Households furthermore expect repo rates to settle at around 1.2 percent in a year's time and the proportion of people planning to switch to a fixed rate mortgage has dropped for the second consecutive month, according to the SEB bank's property price indicator for September.

"Households remain cautiously optimistic with regards to the development of house prices. Neither the knowledge that interest rates will climb or that a mortgage ceiling is set to be introduced have had any effect," said Gunilla Nyström, an SEB analyst, in a statement on Monday.

Forty-nine percent of respondents expect house prices to increase over the coming year, up marginally on 48 percent in August. The number of those expecting a fall remained at 18 percent.

The number of respondents expecting prices to remain unchanged declined to 24 percent, from 27 percent in August.

Nyström explained that indications that the Swedish economy is recovering have boosted optimism among households and across the housing market.

"There is a strong momentum within the Swedish economy and households have an optimistic view both on the national economy and their own private finances," she said.

The SEB property price indicator is published monthly and is defined as the difference between the proportion of households expecting higher prices and the proportion expecting falls.
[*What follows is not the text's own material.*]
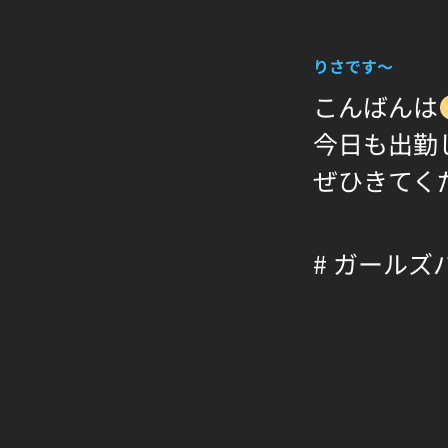
りさです〜
こんばんは
今日も出勤
ぜひきてく
# ガールズ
The indicator for September comes in at 31, up a unit on August.

Households on average expect the repo rate to rise to 1.19 percent in 12 months time, up from 1.13 percent in August.

The survey was carried out prior to the recent 0.25 percentage point rise in the base rate announced by the Riksbank last week and indicates that households expect the bank to ease its interest rate forecast.

"Households realize that interest rates are on their way up but they don't believe that it will go up as fast as the Riksbanken forecasts," Gunilla Nyström said.

The report also showed that 11 percent of households with some or all of their mortgage lending on variable interest agreements plan to fix their loans within the coming three-month period. This number has declined from 14 and 17 percent in August and July respectively.